On or before 4 pm on 2 October 2019 MR CARRINGTON is required to enter into a Bond for a period of twelve (12) months with the condition of the Bond being:-
(a) That he be of good behaviour during the period of the Bond;
(b) That he comply with all current and future parenting orders.
Further consideration of the proceedings generally be adjourned to 11 October 2019 at 2.15pm NOTING that the Court may be delayed in the further hearing of this matter that day.
Leave is granted for the parties to file further proceedings including any initiating application, response or application for a recovery order in respect of the child B born … 2008.

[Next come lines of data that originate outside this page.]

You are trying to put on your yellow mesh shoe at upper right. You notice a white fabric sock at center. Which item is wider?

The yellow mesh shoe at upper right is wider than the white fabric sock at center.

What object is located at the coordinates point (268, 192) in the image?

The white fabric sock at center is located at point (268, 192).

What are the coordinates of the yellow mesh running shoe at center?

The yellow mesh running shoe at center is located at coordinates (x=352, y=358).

Note: The form of the order is subject to the entry of the order in the Court’s records.
IT IS NOTED that publication of this judgment by this Court under the pseudonym Gunby & Carrington has been approved by the Chief Justice pursuant to s 121(9)(g) of the Family Law Act 1975 (Cth).

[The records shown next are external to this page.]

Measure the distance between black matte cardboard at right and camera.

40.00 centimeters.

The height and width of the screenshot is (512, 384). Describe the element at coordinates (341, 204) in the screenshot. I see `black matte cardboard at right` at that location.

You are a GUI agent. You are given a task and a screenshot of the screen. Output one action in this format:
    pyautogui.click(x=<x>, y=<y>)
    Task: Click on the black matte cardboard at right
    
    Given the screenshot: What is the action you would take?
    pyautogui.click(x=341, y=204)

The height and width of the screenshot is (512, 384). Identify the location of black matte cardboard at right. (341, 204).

Note: This copy of the Court’s Reasons for Judgment may be subject to review to remedy minor typographical or grammatical errors (r 17.02A(b) of the Family Law Rules 2004 (Cth)), or to record a variation to the order pursuant to r 17.02 Family Law Rules 2004 (Cth).
| FAMILY COURT OF AUSTRALIA AT ADELAIDE |
FILE NUMBER: ADC 4119 of 2008
| Ms Gunby |
Applicant
And
| Mr Carrington |
Respondent
EX TEMPORE REASONS FOR JUDGMENT
Introduction
The proceedings concern a Contravention Application filed on 3 July 2019 by Ms Gunby (“the mother”) against Mr Carrington (“the father”).
The application relates to an allegation by the mother that the father has breached parenting orders or a condition of parenting orders made on 4 September 2013. Those orders contain two components. The first is a notation that the parties agree there is not any unacceptable risk to the child, and that allegations of risk and family violence have been dealt with appropriately by other terms and conditions of the order.
The second part relates to the operative orders which provide that the parties have equal shared parental responsibility for B born in 2008 (“the child”), that the child live with the mother and spend time with the father as follows:-
a)each alternate weekend from 6.00 pm Friday until 6.00 pm Sunday;
b)for the first half of each short school holiday period; and
c)for one half of the Christmas school holiday period to be taken on a week about basis;
d)and at other times as may be agreed between the parties.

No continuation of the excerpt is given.